Earlier today I sat down to listen for the first time to Benjamin Britten’s Variations on a Theme of Frank Bridge, Op. 10.
Written in 1937 when the composer was 24 years old, this surprisingly mature work pays tribute to Frank Bridge, mentor to the younger composer. Scored for string orchestra, the music is playful and begs to be danced to, which it got to be after its Salzburg Festival premiere, having been choreographed most recently by Twyla Tharp and long before her by Sir Frederick Ashton.
The principal theme is subtly stated once. Each of the ten variations that follow have a character of their own, which sometimes in the style of another composer portray in musical terms an aspect of the character of Britten’s beloved teacher: his integrity, his energy, his charm, his sense of humor, his traditional values, his enthusiasm, his vitality, his sympathy, his respectfulness, his musical skills, and, in the final fugue, the loving relationship between pupil and esteemed mentor-teacher.
Britten makes superb use of the strings, writing with amazing maturity and gleeful humor, utilizing a couple of dance forms: a tongue-in-cheek Viennese waltz and a bourrée, later contrasted with an aria, a march, and even a chant.
Lennox Berkeley composed his Serenade for Strings around the same time as Britten wrote his Variations on a Theme of Frank Bridge. The music of this brief, four movement work is essentially lyrical, elegant, quintessentially English, ending after the first three of its four movements in an elegiac Lento that signals a radical change of mood.
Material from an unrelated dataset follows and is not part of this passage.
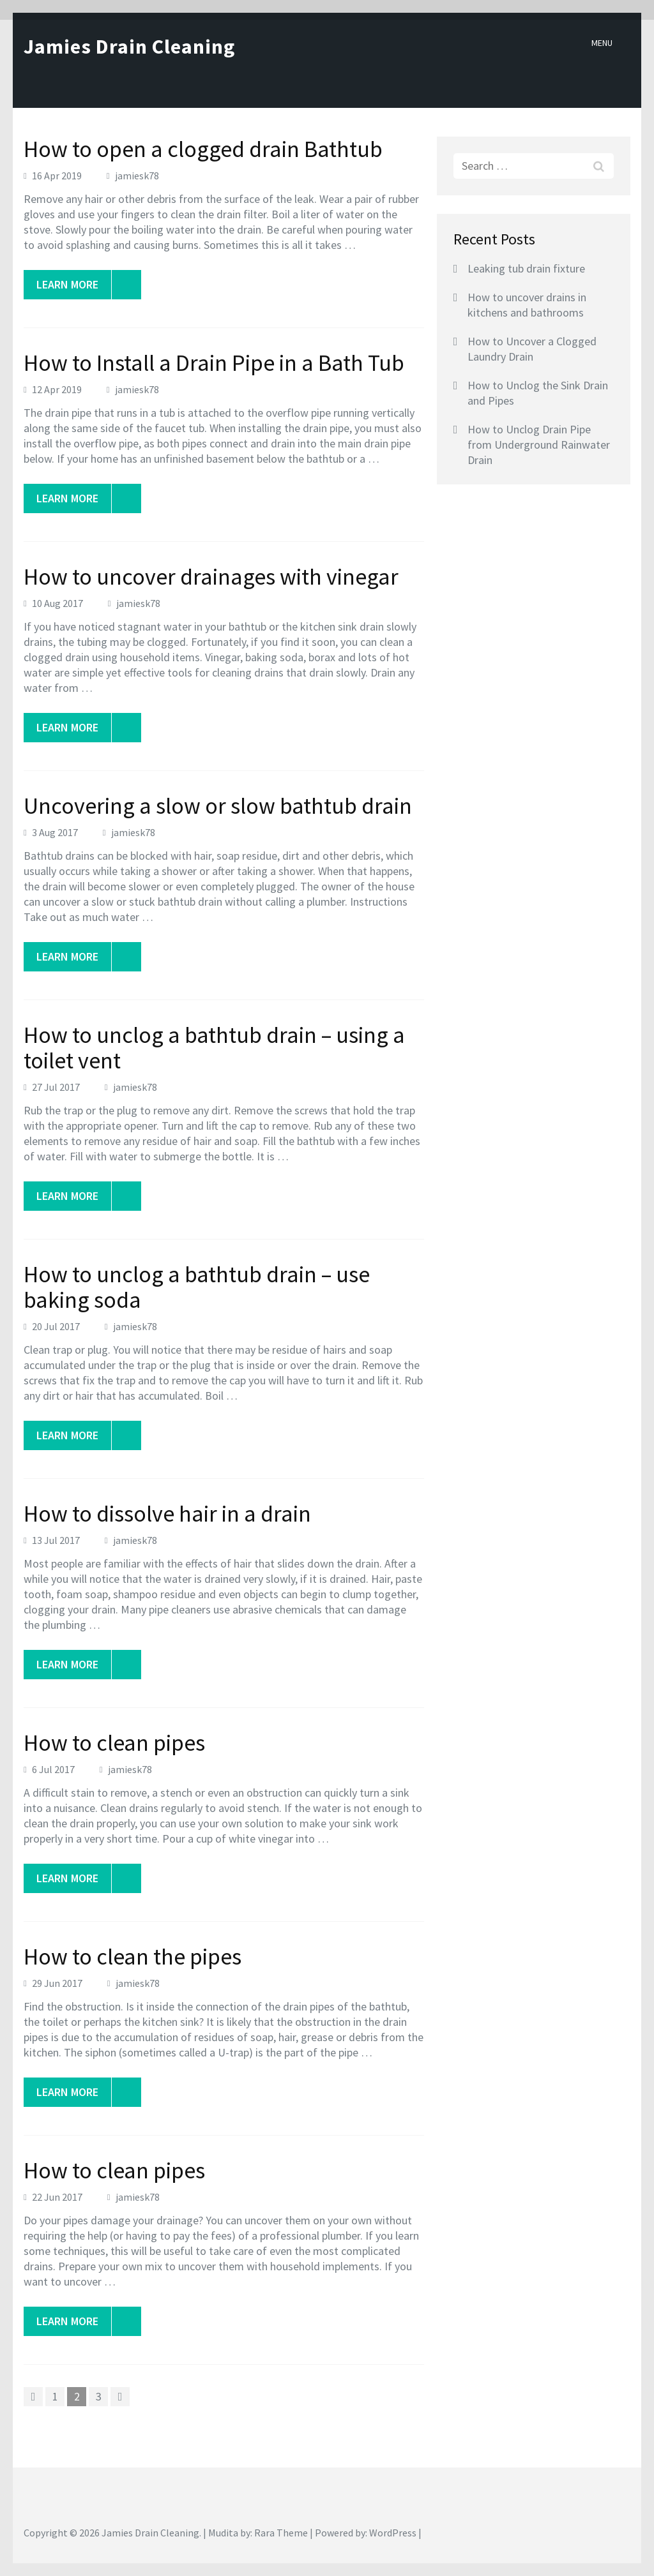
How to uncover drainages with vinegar (211, 576)
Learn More (73, 284)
His having resided in the Paris of the late 1920’s inevitably must have influenced Berkeley, whose music owes much to the influence of Poulenc in its fluctuation from the giddy to the solemn in tone.
Frank Bridge’s heartfelt Lament is, as the other works in this CD are a brief and interesting composition, predating stylistically and chronologically those of the other composers featured in English Music for Strings.
Arthur Bliss wroteMusic for Strings, a colorful, vigorous composition that earned him wide recognition. At first a modernist influenced by Les Six, among others, Bliss found his place as a gifted traditionalist, one markedly different to his younger colleagues represented on this CD. He served in the Great War, wrote film music, operas, ballets, and chamber music in many of which he gave voice to the emotions elicited by his terrible experiences in the British Army. The longest of the works on this CHANDOS CD, this composition attests to the musical gifts of this unfairly underestimated artist.
John Wilson leads the invaluable Sinfonia of London throughout the CD’s 19 tracks summoning rapturous playing from his all-string orchestral forces.